現実と夢
調子の良い電話の主は、少女向け月刊誌【ポップティーン】の編集者O氏でした。
後から知ったのですが、その本は過激な内容が国会で取り上げられるような、出版界における最もアバンギャルドな雑誌だったのです。
僕のようなカメラマンにお声がかかったのも当然のことでした。
それにしても、このヌード撮影に関してはさすがに世間体もあり正直迷いましたが、『何でも経験!』と囁く真面目な方の僕が勝り、とにかく彼に会って話を聞いてみることにしました。

目の前に現れたO氏は相変わらず軽い口調でしたが、目をそらさずに話をする好人物でした。

『普通にキレイキレイに撮れるカメラマンは、いくらでもいるのよ。』

彼は熱っぽく語りました。

『君の写真はちょっと違う。 何かあるよ!』

と、嬉しいことを言ってくれます。

結局そうやってまんまとおだてられ、僕の職業カメラマンとしてのスタートは怪しげな雑誌の怪しげな企画で船出を迎える事になったのでした。

彼の話によると、この企画は【ポップティーン】の読者から彼氏や知り合いを募集し、自然の中や部屋で彼らのヌード写真を撮り、それを雑誌の巻頭グラビアで大特集するというものでした。
さすが全国のPTAを敵に回すだけあり、普通の女の子雑誌では手を出さないような危ない橋を堂々と渡っていました。
裸の男達にはもう十分慣れていましたし、今度は襲いかかってこられない分楽だろうと、半ば開き直りの気分で仕事を引き受ける事にしました。

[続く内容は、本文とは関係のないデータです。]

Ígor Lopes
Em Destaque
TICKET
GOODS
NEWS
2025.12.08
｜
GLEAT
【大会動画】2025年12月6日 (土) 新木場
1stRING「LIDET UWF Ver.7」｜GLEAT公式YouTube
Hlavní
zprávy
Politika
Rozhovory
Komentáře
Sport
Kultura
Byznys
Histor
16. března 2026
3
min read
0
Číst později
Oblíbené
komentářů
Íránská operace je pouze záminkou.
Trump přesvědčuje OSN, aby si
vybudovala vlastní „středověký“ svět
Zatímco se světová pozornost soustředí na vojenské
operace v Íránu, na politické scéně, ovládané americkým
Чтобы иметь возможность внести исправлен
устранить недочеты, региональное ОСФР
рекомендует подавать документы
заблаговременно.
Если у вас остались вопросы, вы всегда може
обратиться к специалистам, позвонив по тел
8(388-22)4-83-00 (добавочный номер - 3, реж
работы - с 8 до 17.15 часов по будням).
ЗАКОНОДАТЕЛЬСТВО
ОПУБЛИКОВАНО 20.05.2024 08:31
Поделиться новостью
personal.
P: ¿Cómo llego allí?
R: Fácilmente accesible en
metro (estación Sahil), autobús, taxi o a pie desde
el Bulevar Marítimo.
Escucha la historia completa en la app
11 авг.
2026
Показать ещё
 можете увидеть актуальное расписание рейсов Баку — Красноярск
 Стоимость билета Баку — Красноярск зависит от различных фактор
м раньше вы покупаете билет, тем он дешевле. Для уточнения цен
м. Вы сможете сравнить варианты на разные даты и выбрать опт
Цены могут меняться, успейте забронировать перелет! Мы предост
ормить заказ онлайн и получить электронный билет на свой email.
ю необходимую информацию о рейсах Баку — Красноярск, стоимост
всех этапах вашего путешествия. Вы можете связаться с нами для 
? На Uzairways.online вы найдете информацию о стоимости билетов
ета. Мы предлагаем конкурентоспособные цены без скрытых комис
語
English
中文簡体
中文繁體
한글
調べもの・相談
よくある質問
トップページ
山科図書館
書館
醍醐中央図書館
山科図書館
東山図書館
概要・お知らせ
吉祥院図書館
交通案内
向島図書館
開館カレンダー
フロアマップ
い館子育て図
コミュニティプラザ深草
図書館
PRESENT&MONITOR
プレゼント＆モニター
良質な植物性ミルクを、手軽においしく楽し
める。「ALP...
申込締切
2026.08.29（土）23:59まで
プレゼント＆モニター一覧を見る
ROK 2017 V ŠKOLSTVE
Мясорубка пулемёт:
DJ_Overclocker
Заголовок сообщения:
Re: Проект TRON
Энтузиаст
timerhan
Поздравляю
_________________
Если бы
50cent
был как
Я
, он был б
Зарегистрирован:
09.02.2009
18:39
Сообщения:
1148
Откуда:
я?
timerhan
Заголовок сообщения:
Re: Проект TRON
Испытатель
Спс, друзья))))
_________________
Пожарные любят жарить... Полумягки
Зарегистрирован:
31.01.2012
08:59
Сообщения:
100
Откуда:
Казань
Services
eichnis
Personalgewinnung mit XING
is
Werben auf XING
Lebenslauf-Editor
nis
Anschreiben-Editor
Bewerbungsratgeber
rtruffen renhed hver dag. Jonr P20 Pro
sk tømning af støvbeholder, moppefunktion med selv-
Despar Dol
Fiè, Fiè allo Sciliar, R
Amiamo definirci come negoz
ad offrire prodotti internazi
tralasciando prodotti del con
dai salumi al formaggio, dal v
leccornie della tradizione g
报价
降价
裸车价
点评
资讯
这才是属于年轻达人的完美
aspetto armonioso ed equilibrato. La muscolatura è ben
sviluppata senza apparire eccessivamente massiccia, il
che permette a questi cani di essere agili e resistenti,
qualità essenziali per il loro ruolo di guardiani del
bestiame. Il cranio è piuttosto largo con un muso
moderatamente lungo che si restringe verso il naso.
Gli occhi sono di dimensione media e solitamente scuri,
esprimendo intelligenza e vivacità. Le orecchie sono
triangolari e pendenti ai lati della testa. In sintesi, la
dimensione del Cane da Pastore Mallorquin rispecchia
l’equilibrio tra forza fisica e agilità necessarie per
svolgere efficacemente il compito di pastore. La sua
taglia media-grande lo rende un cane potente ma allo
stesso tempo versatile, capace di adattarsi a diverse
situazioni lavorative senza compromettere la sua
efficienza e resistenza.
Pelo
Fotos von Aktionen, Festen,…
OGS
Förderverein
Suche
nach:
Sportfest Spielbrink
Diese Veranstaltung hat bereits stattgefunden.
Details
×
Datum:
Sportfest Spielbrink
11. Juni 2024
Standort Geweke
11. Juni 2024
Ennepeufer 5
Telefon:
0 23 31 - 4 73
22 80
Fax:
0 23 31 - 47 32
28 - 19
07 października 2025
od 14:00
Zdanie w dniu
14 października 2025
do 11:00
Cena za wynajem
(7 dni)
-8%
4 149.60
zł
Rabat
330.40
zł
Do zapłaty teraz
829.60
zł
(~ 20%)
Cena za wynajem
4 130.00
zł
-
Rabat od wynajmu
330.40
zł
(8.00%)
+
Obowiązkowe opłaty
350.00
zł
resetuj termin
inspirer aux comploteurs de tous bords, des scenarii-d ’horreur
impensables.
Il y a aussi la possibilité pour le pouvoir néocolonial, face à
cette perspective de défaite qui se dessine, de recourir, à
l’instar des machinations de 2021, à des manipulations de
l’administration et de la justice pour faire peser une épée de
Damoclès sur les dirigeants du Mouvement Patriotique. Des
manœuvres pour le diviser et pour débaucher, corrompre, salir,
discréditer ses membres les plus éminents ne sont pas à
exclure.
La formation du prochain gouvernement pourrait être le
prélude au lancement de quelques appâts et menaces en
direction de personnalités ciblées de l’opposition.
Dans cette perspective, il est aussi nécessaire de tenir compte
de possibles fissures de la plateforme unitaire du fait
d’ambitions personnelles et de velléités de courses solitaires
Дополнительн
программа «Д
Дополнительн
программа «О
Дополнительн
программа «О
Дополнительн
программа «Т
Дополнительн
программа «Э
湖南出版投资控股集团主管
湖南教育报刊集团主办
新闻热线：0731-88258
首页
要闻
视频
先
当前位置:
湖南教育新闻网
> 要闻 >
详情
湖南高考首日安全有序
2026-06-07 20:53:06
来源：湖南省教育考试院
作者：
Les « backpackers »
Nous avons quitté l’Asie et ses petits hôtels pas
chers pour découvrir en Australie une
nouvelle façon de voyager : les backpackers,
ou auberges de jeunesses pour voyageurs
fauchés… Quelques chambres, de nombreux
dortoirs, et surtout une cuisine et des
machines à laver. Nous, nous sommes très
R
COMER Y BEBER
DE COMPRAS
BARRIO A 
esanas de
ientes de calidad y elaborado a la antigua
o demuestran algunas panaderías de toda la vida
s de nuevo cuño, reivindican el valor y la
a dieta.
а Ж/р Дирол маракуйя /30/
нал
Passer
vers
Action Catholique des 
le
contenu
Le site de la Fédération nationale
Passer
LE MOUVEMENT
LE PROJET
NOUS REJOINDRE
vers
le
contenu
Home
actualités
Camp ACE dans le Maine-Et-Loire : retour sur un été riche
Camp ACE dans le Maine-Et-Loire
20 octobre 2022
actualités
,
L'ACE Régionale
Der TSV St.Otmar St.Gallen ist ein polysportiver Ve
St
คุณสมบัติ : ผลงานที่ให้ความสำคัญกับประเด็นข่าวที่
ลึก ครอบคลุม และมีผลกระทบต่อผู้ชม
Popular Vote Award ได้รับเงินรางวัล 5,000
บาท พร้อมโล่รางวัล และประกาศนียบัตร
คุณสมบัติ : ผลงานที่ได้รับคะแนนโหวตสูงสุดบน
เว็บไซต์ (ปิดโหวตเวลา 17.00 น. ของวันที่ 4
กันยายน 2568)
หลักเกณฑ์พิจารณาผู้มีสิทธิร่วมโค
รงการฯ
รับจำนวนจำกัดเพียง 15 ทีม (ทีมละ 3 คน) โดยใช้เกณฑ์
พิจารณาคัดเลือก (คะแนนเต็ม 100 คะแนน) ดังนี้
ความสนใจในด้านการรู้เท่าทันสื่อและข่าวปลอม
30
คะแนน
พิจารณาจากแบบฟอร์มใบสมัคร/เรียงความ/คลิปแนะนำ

撮影当日、ロケ現場にやってきた素人モデル達の表情は硬く、どこから見ても美少年の形容詞は浮かんで来ませんでした。
ヘアメイクさんにいじられた後もどこか不自然で、どちらかと言えば2流のオカマちゃんに近い状態でした。
当然その動きはぎこちなく、撮影は苦戦が予想されました。
内心当惑しながらも、僕もプロ(?)としての面目を保たなくてはなりません。
さも慣れたフリであれこれ指示を出してみました。

『上目遣いにレンズを見て〜』 『もう少し右〜 じゃなくて左〜 、、やっぱ正面〜 、、、 』

彼らをどこからどう狙っても、どのモデルも明らかにに凍り付いています。
無駄に時間とフィルムだけが消費されていきました。

それまでモデル撮影はほとんど経験のない僕には、ファッションンカメラマンの助手時代の経験が持ち技のすべてでした。
ライティングはそれなりのつもりでしたが、今回はどうも勝手が違いました。
いつどこでシャッターを押してもさまになるプロの外人モデルと、そこら辺のアンチャンを同じ土俵に上げる方が悪いに決まっています。
そんな環境で納得のゆくショットが撮れるはずもなく、このままではエログロの世界再現かという、危ない瀬戸際に立たされてしまいました。
遠くで見守る編集者も、さすがに心配そうにこちらの様子をうかがっています。

結局のところ、化粧をするのも初めてなら(多分)、銭湯以外の場所で裸になったこともない連中相手に妖艶な世界を演出することなど、女性ヌードすら撮った経験もない僕にとっては暴挙に等しい行為だったわけです。
出だし早々冷や汗をかく、似非プロカメラマンなのでした。